Exercise aim — For each line below, return an exact copy.

===== Data provided

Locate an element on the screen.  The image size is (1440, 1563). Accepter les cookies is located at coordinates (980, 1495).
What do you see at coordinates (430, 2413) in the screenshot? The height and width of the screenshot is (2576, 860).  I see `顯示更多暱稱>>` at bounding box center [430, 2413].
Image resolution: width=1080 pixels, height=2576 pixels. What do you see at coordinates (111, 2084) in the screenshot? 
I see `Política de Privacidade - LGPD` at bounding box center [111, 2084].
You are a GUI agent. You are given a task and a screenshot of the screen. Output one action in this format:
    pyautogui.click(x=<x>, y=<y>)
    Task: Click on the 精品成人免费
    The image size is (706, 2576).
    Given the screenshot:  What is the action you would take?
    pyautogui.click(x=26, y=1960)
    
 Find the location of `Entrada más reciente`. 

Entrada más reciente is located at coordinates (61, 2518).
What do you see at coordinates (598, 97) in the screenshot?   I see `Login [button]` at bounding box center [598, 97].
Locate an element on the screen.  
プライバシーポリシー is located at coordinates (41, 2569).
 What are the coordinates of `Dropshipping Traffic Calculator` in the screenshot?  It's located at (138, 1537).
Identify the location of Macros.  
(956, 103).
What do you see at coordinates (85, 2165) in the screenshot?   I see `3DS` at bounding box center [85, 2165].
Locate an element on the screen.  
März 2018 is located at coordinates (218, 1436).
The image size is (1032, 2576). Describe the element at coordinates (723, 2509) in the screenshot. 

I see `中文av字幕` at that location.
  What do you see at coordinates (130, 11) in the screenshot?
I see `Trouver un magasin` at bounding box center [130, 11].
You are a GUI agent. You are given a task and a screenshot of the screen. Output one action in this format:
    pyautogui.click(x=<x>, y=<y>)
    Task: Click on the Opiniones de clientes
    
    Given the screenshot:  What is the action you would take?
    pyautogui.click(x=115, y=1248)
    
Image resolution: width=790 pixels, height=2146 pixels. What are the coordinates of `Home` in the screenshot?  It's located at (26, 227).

==========

Problem solution —
Locate an element on the screen.  The image size is (1440, 1563). Accepter les cookies is located at coordinates (980, 1495).
What do you see at coordinates (430, 2413) in the screenshot? The height and width of the screenshot is (2576, 860).  I see `顯示更多暱稱>>` at bounding box center [430, 2413].
Image resolution: width=1080 pixels, height=2576 pixels. What do you see at coordinates (111, 2084) in the screenshot? 
I see `Política de Privacidade - LGPD` at bounding box center [111, 2084].
You are a GUI agent. You are given a task and a screenshot of the screen. Output one action in this format:
    pyautogui.click(x=<x>, y=<y>)
    Task: Click on the 精品成人免费
    The image size is (706, 2576).
    Given the screenshot:  What is the action you would take?
    pyautogui.click(x=26, y=1960)
    
 Find the location of `Entrada más reciente`. 

Entrada más reciente is located at coordinates (61, 2518).
What do you see at coordinates (598, 97) in the screenshot?   I see `Login [button]` at bounding box center [598, 97].
Locate an element on the screen.  
プライバシーポリシー is located at coordinates (41, 2569).
 What are the coordinates of `Dropshipping Traffic Calculator` in the screenshot?  It's located at (138, 1537).
Identify the location of Macros.  
(956, 103).
What do you see at coordinates (85, 2165) in the screenshot?   I see `3DS` at bounding box center [85, 2165].
Locate an element on the screen.  
März 2018 is located at coordinates (218, 1436).
The image size is (1032, 2576). Describe the element at coordinates (723, 2509) in the screenshot. 

I see `中文av字幕` at that location.
  What do you see at coordinates (130, 11) in the screenshot?
I see `Trouver un magasin` at bounding box center [130, 11].
You are a GUI agent. You are given a task and a screenshot of the screen. Output one action in this format:
    pyautogui.click(x=<x>, y=<y>)
    Task: Click on the Opiniones de clientes
    
    Given the screenshot:  What is the action you would take?
    pyautogui.click(x=115, y=1248)
    
Image resolution: width=790 pixels, height=2146 pixels. What are the coordinates of `Home` in the screenshot?  It's located at (26, 227).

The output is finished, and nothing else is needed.